##### DATA SECTION #####

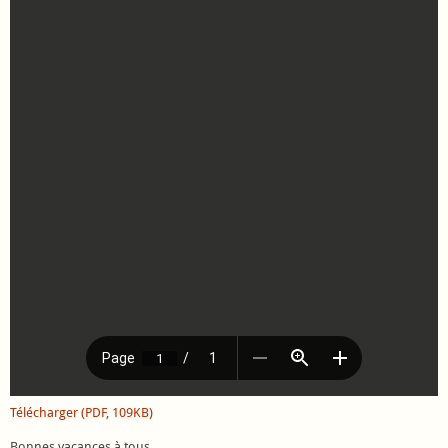
Télécharger (PDF, 109KB)
Bonnes vacances à tous.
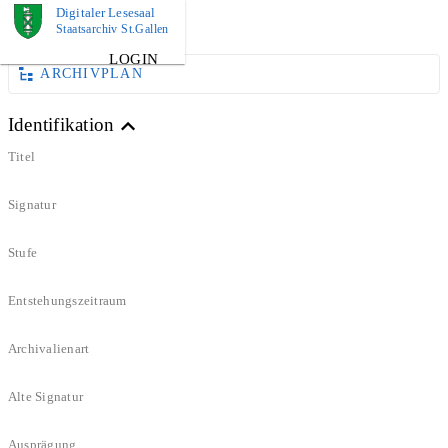
Digitaler Lesesaal
DOKUMENT
Staatsarchiv St.Gallen
LOGIN
ARCHIVPLAN
Identifikation
Titel
Signatur
Stufe
Entstehungszeitraum
Archivalienart
Alte Signatur
Ausprägung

#####

# WHAT IS REQUIRED
Could you give all the records again, exactly, minus the pictures?

# EXPECTED ANSWER
Télécharger (PDF, 109KB)
Bonnes vacances à tous.
Digitaler Lesesaal
DOKUMENT
Staatsarchiv St.Gallen
LOGIN
ARCHIVPLAN
Identifikation
Titel
Signatur
Stufe
Entstehungszeitraum
Archivalienart
Alte Signatur
Ausprägung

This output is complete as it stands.